## What you should do
The output is a word-for-word repeat of the listing below, free of images.

## Data

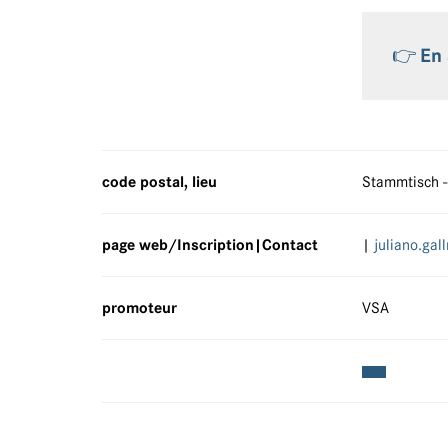
👉
En 
code postal, lieu
Stammtisch -
page web/Inscription|Contact
|
juliano.ga
promoteur
VSA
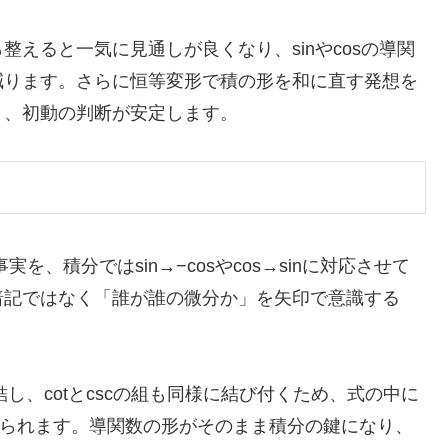
えると一気に見通しが良くなり、sinやcosの導関
減ります。さらに恒等変形で積の形を和に直す発想を
り、初動の判断が安定します。
事実を、積分ではsin→−cosやcos→sinに対応させて
暗記ではなく「誰が誰の微分か」を矢印で意識する
。
に直結し、cotとcscの組も同様に結び付くため、式の中に
を挙げられます。導関数の形がそのまま積分の鍵になり、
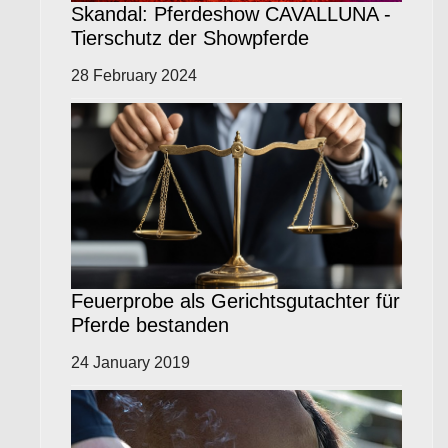
Skandal: Pferdeshow CAVALLUNA -
Tierschutz der Showpferde
28 February 2024
Feuerprobe als Gerichtsgutachter für
Pferde bestanden
24 January 2019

## Your solution
👉
En 
code postal, lieu
Stammtisch -
page web/Inscription|Contact
|
juliano.ga
promoteur
VSA
えると一気に見通しが良くなり、sinやcosの導関
減ります。さらに恒等変形で積の形を和に直す発想を
り、初動の判断が安定します。
事実を、積分ではsin→−cosやcos→sinに対応させて
暗記ではなく「誰が誰の微分か」を矢印で意識する
。
に直結し、cotとcscの組も同様に結び付くため、式の中に
を挙げられます。導関数の形がそのまま積分の鍵になり、
Skandal: Pferdeshow CAVALLUNA -
Tierschutz der Showpferde
28 February 2024
Feuerprobe als Gerichtsgutachter für
Pferde bestanden
24 January 2019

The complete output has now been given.